Ava turned toward him. He could tell because her breath sifted over his face, fragrant as sun-warmed peaches. It brought to mind the lush, smooth texture of her lips and left him wondering if she’d taste as sweet as she smelled. Even as a teenager, she’d had a mouth that begged to be kissed and from the little he’d seen, time had only added to its appeal.
“From everything she’s told me, Deenie seems to think so, too.”
“Don’t read too much into what she’s told you, then,” he replied, irritated as much by his reaction to her proximity as by her probing questions. “I’m a thirty-seven-year-old lawyer who’s handled enough divorce cases to know that if people were more realistic about what makes a relationship work, and less prone to fantasizing, I might not have quite such a fat bank account but I’d have a hell of a lot more free time to devote to other pursuits.”
Ava, dogged to a fault, wasn’t about to get sidetracked. “I’m not interested in a run-down of your financial assets, Leo. Deenie and I are as close as sisters and I don’t want to see her hurt. So what I’m waiting to hear you say is that you’re not leading her on, and that you share a clear understanding of how things really stand between you. Can you give me those assurances?”
A hollow gloom descended on him, one with which he’d become all too familiar in recent weeks. Usually it attacked first thing in the morning, filling him with a sense of foreboding before he was awake enough to wrestle it into submission with pragmatic reason.
It stemmed, he’d told himself, from the frustration of enforced idleness; to the knowledge that while he followed doctor’s orders, his partners in the Skellington law firm were doing double duty picking up the slack created by his putting in half days only at the office. But Ava’s continued cross-examination bared a truth he’d been unwilling to face. The real cause of his discontent sprang not from professional frustration, but from the uneasy suspicion that
he’d somehow lost control of his private life.
“Well, Leo? That wasn’t such a difficult question surely, so what’s taking you so long to answer?”
“If you must know,” he snapped, feeling like the cornered rat he undoubtedly was, “I’m tired of other people assuming they have the right to poke their noses into matters which are none of their concern.”
“I see.
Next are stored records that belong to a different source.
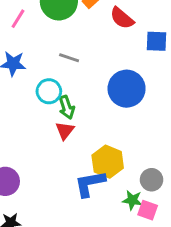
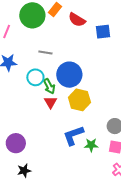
blue circle: (127, 89) -> (69, 75), moved
yellow hexagon: (108, 162) -> (79, 100), moved
green star: (132, 200) -> (91, 145), moved

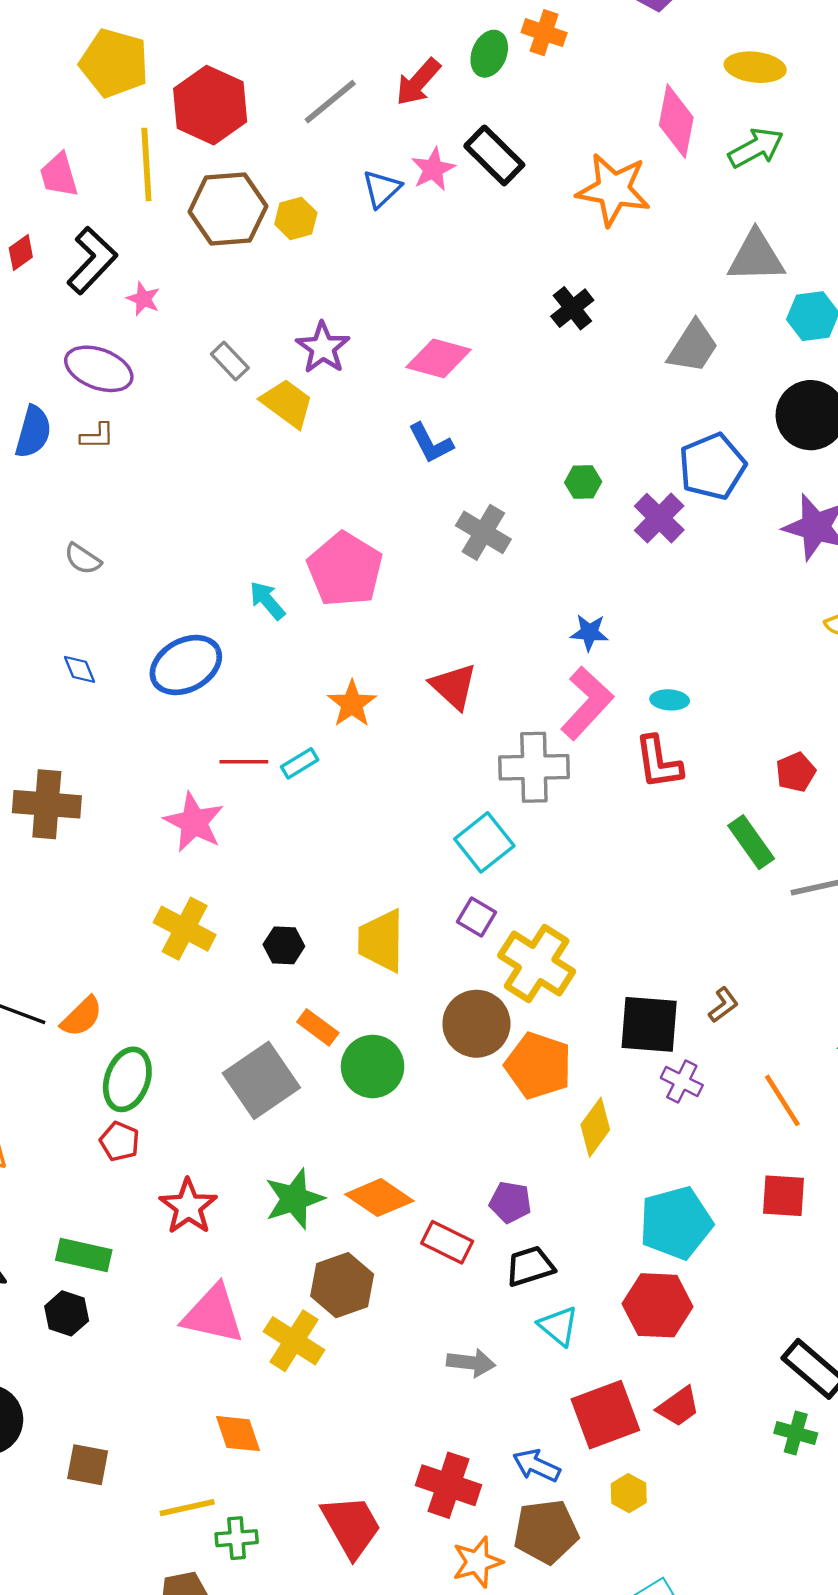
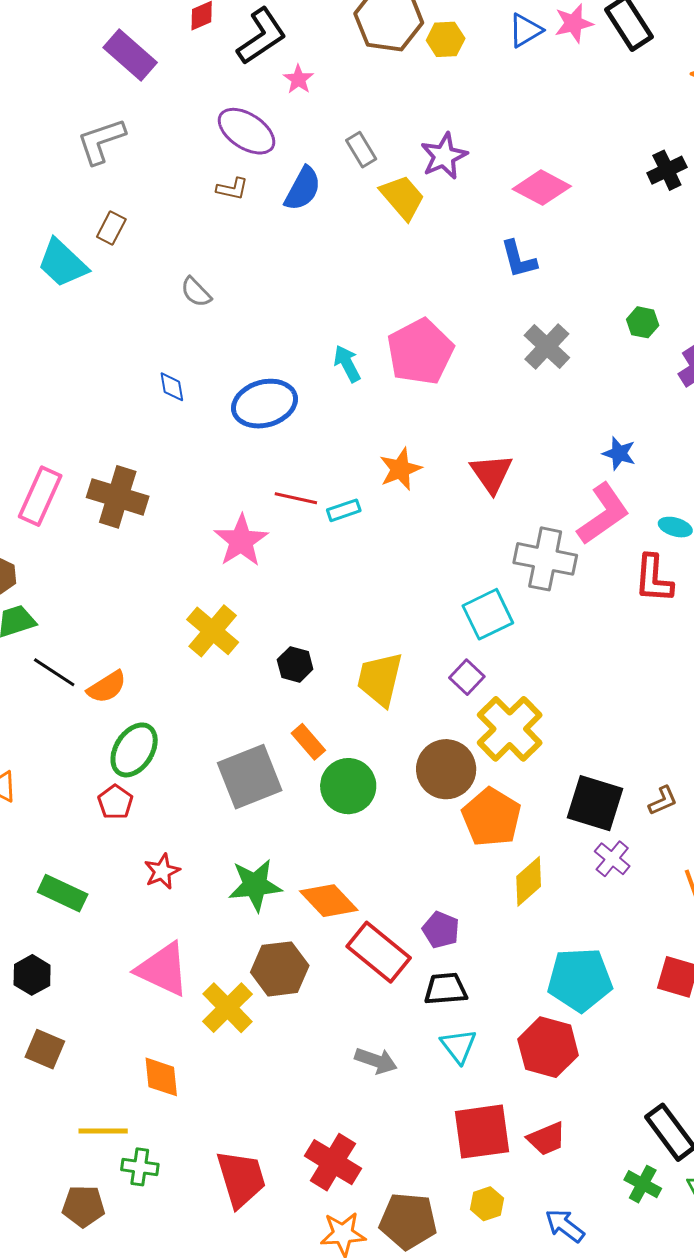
blue semicircle: (33, 432) -> (303, 189), moved
red star: (188, 1207) -> (162, 871), size x0.7
red rectangle: (447, 1242) -> (379, 952), size x1.4
black hexagon: (67, 1313) -> (32, 975), moved
brown square: (88, 1465) -> (45, 1049), moved
blue arrow: (536, 1466) -> (565, 1226), moved

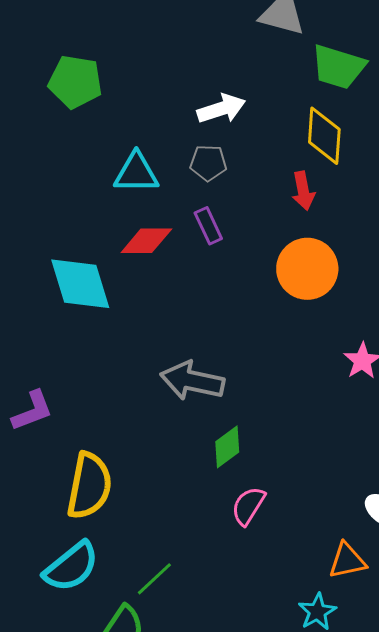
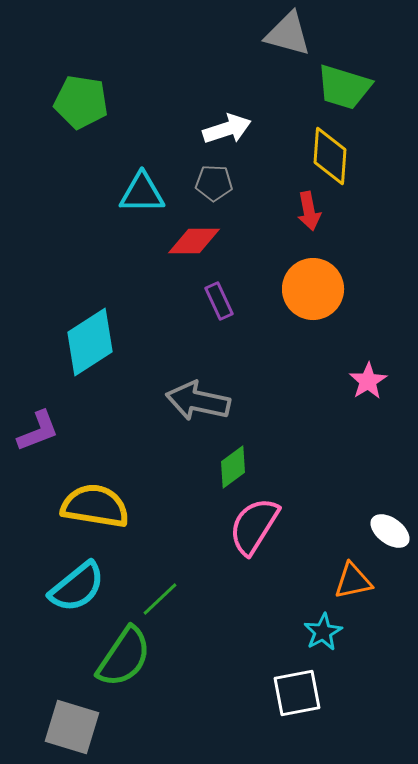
purple rectangle: (208, 226) -> (219, 301), moved
red diamond: (146, 241) -> (194, 241), moved
cyan diamond: (80, 284) -> (90, 342), moved, turned 74
yellow semicircle: (89, 486) -> (95, 506), turned -92
pink semicircle: (248, 506) -> (254, 526), size x1.5

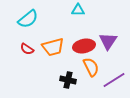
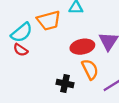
cyan semicircle: (28, 19) -> (22, 33), moved
orange trapezoid: (53, 47) -> (49, 21), moved

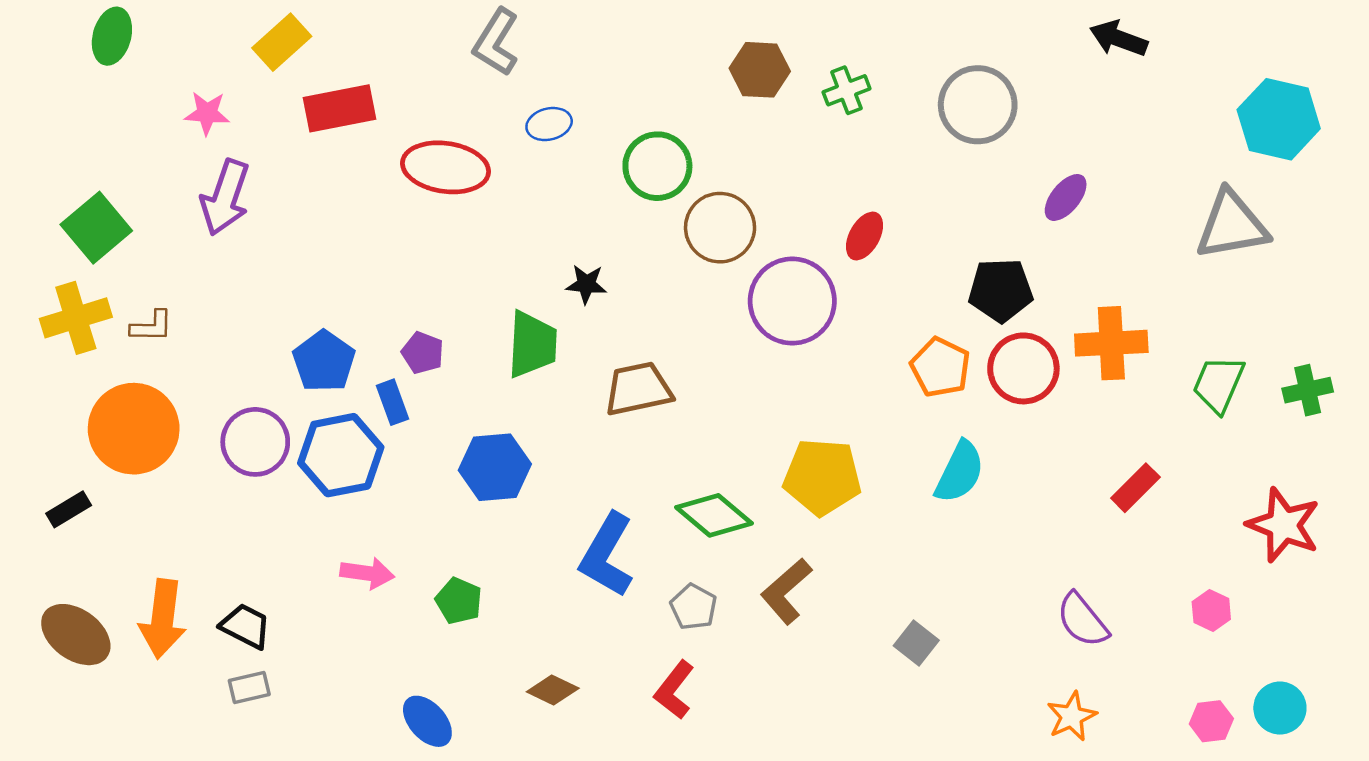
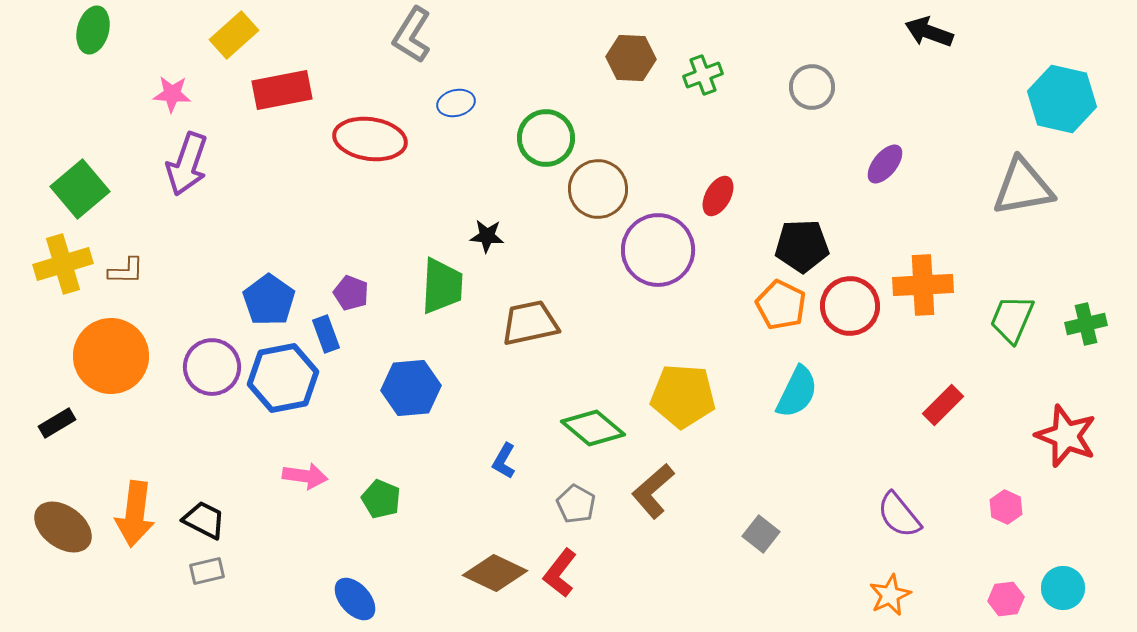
gray circle: (978, 105) -> (812, 87), size x0.7
black pentagon: (1001, 290) -> (802, 246), moved
blue L-shape: (607, 555) -> (504, 461), size x0.5
brown diamond: (553, 690) -> (495, 573), moved, size x1.5

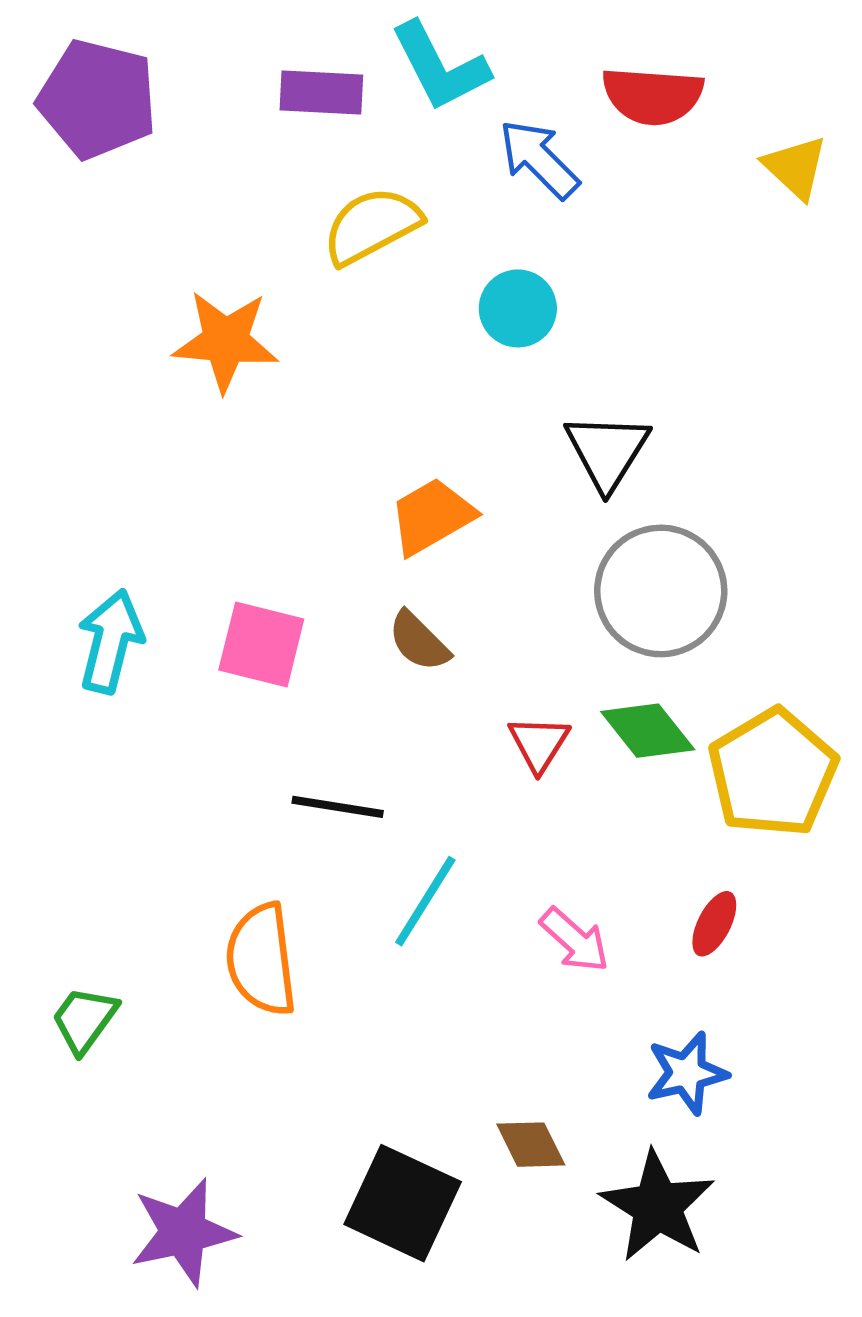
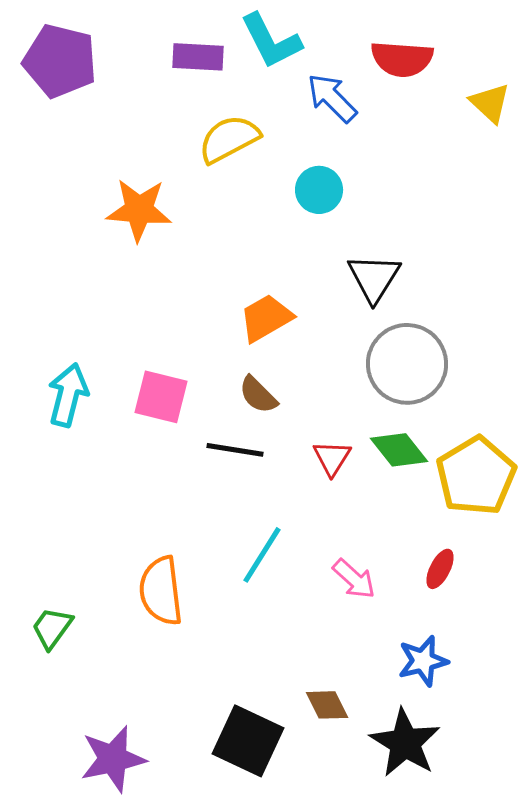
black line: (338, 807) -> (235, 450), moved

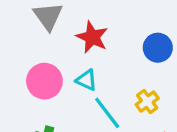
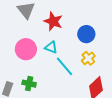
blue circle: (158, 48) -> (86, 34), moved

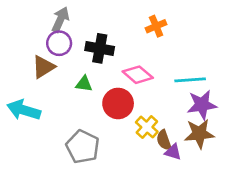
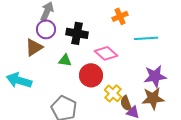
cyan line: (190, 80) -> (146, 38), moved

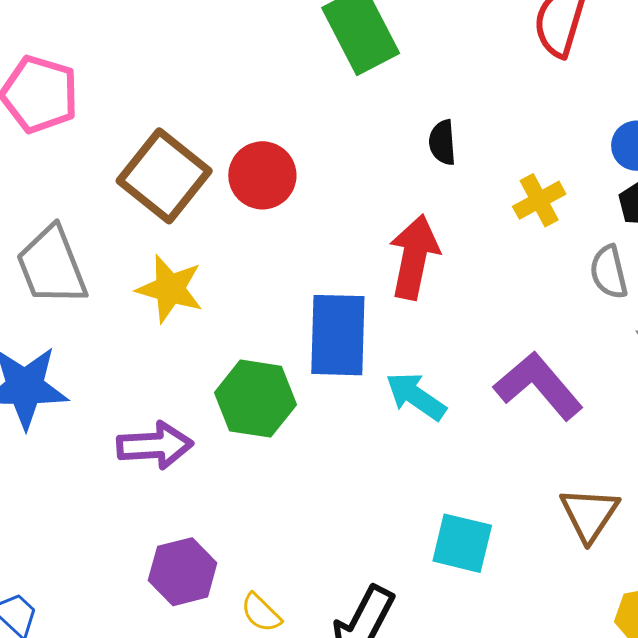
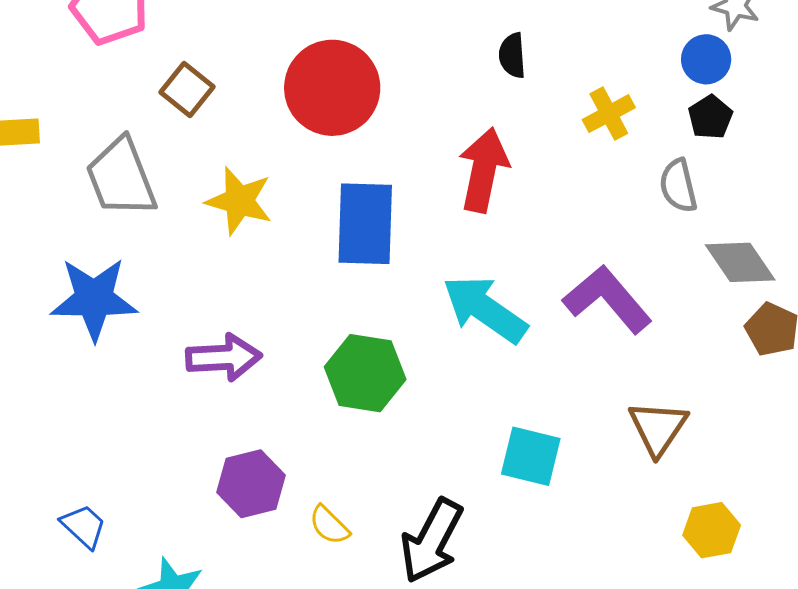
red circle: (262, 175) -> (332, 88), size x1.4
brown square: (164, 176) -> (187, 89), moved, size x0.6
blue rectangle: (338, 335) -> (365, 224), moved
cyan arrow: (416, 396) -> (485, 309), size x1.4
green hexagon: (256, 399) -> (365, 373), moved

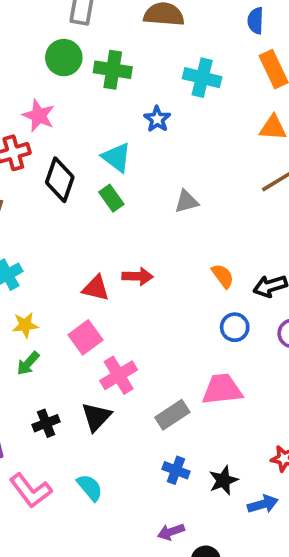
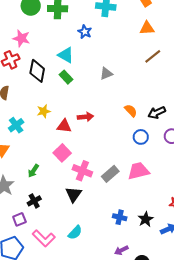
yellow star: (25, 325) -> (44, 111), moved
pink cross: (119, 375) -> (82, 171), turned -30
gray rectangle: (172, 415) -> (110, 174), moved
black cross: (46, 423) -> (34, 201), moved
cyan semicircle: (90, 487) -> (75, 233), turned 91

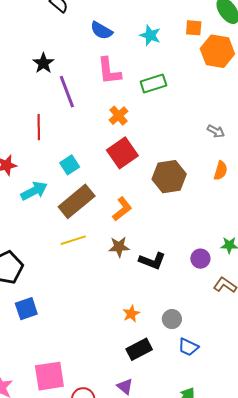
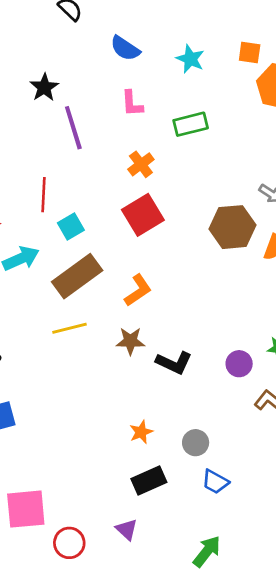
pink L-shape: (109, 71) -> (132, 103), size x0.7
red line: (39, 127) -> (44, 195), moved
brown hexagon: (169, 177) -> (233, 227), moved

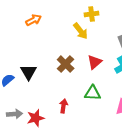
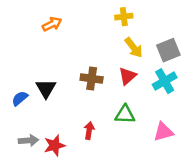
yellow arrow: (81, 31) -> (134, 48), moved
brown cross: (66, 64) -> (92, 79), turned -36

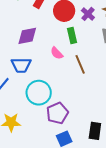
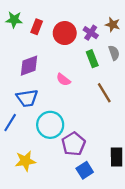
green rectangle: (72, 36) -> (92, 59), moved
brown line: (80, 64) -> (104, 93), moved

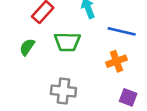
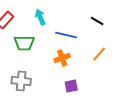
purple square: (128, 97) -> (71, 86), turned -32

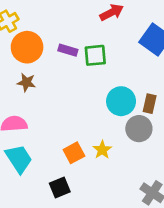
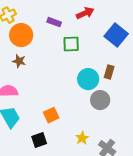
purple rectangle: (68, 50) -> (54, 22), moved
brown rectangle: (150, 104) -> (109, 72), moved
yellow star: (102, 150) -> (82, 138), moved

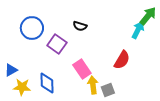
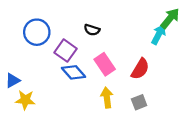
pink rectangle: (82, 69) -> (105, 64), moved
blue diamond: (47, 83) -> (74, 72), moved, turned -40
gray square: (108, 90) -> (139, 102), moved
Well now that you’ve got that off your chest, let me ask you this. What do you want from the immediate future, Leo?”
“To get back to work full time. To be on top of my case load. To return to normal, for Pete’s sake!”
“Does ‘normal’ include making time for Deenie?”
“Cripes, Ava!” he exploded. “You never used to be such a pain in the butt, so where’s all this coming from now? Are you jealous because she’s got a man to keep her company, and you haven’t?”
The question sliced through the night like a blade and he knew from the utter silence which greeted it that he’d drawn blood. “Oh, jeez!” he muttered. “Ava, I’m sorry. I had no right to say that.”
Her breathing flitted across to him, jerky and uneven. “No, you hadn’t.”
“Are you crying?”
“No,” she said, her voice swimming in tears.
Awkwardly, he reached for her, planning to give her shoulder a comforting, brotherly pat. But he misjudged the distance between them and instead made contact with her hair. It looped around his fingers like damp strands of silk and snagged in the metal band of his watch.
“Oh, hell,” he said softly. “Don’t try to pull away, Ava. We’re all knotted up.”
It should have been a non-incident; would have been if she hadn’t ignored his request and, in trying to disentangle herself, moved her head in such a way that her mouth blundered against his.
He didn’t exactly kiss her. He just sort of…let his lips rest against hers while he worked with his free hand to unsnarl her hair.